Esta bibliografia permite ainda arrumar aquilo que é o processo evolutivo da psicodinâmica do trabalho, que se torna bastante articulada com o tempo e cujos passos graduais nem sempre se tornam muito claros. Assim, e começando pelas décadas de 1970 e de 1980, nas quais Dejours ainda era somente médico psiquiatra, o estudo passa por perceber o sofrimento mental e por identificar o trabalho como possível fonte desse sofrimento. Iniciam-se, assim, as primeiras investidas sobre aquilo que são as respostas a esse sofrimento. Com o abrir à academia, na década de 1990, o francês incide nesses mecanismos de confronto para manter a sanidade e a saúde no geral e na forma como os trabalhadores procuram investir na sua atividade como fonte de prazer.
O estado da arte culmina já neste século, como a institucionalização da psicodinâmica do trabalho. Esta só se tornou possível com o estudo da construção da identidade do ser profissional e no seu reconhecimento e sublimação. Estes mecanismos já quase consolidados permitiram a Dejours pensar numa ação coletiva transformadora, onde a autonomia e a liberdade de expressão no espaço de trabalho possam conduzir a mudanças, mudanças essas positivas para a preservação da saúde mental dos trabalhadores. Como grande objetivo, para além da redução do desemprego, a transformação dos métodos de organização do trabalho, chave para que se possa tornar a humanidade mais dotada de saúde mental. Métodos que possam colocar a avaliação daquilo que é a produtividade no coletivo e não tanto no singular, que atenda ao bem-estar da sua massa laboral e onde se possam exprimir ideias e preocupações sem o risco de ser censurado ou castigado por isso.
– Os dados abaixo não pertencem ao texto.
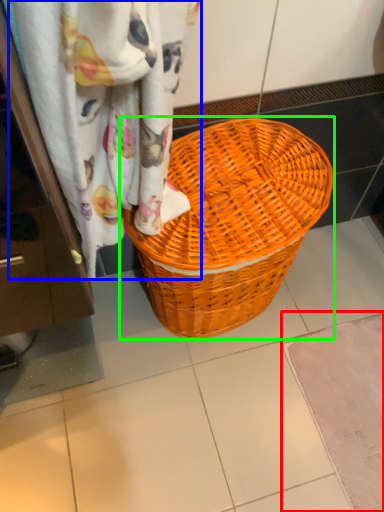 Question: Which object is the closest to the bath mat (highlighted by a red box)? Choose among these: curtain (highlighted by a blue box) or picnic basket (highlighted by a green box).

Choices:
 (A) curtain
 (B) picnic basket

Answer: (B) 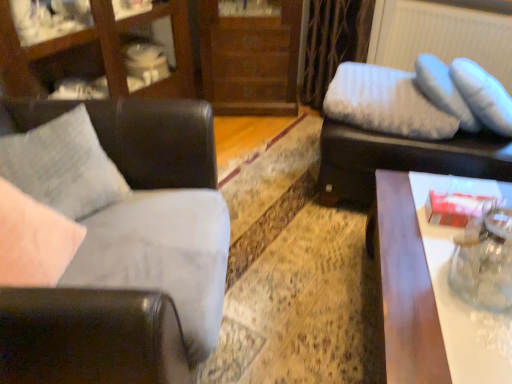 Question: Are wooden dresser at center and textured gray pillow at left, which is the 2th pillow in right-to-left order, far apart?

Choices:
 (A) no
 (B) yes

Answer: (B)

Question: Is wooden dresser at center behind textured gray pillow at left, marked as the 1th pillow in a front-to-back arrangement?

Choices:
 (A) no
 (B) yes

Answer: (B)

Question: From a real-world perspective, is wooden dresser at center below textured gray pillow at left, which is the 2th pillow in right-to-left order?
Christophe Dejours, como grande progenitor da psicodinâmica do trabalho, não diaboliza os executivos ou “calimeriza” a classe trabalhadora. Antes, propõe que se repense e, eventualmente, reestruture, algumas organizações do processo laboral. Isto porque, no seu entender, e numa análise que se prolonga por mais de cinco décadas, as suas conclusões são as de que o trabalho (mal orientado e mal pensado) pode ter um papel nocivo na saúde mental dos trabalhadores. Na ausência de reconhecimento e, como tal, de identidade, nos conflitos gerados pelo trabalho prescrito, muitas vezes demasiado restritivo e autoritário, numa planificação do processo produtivo burocrática, repetitiva e exigente. São, todos eles, casos em que o trabalho extrapola o ser profissional e invade o ser pessoal, podendo-o lesar irreversivelmente, não obstante os mecanismos de defesa que se vão desenvolvendo. Nesse estudo de uma vida, Dejours elucida que o trabalho é essencial, embora dotado de condições sadias, para que o individual e o coletivo possam encontrar maior harmonia e realização no que fazem, sem colocar em causa aquilo que ainda podem fazer.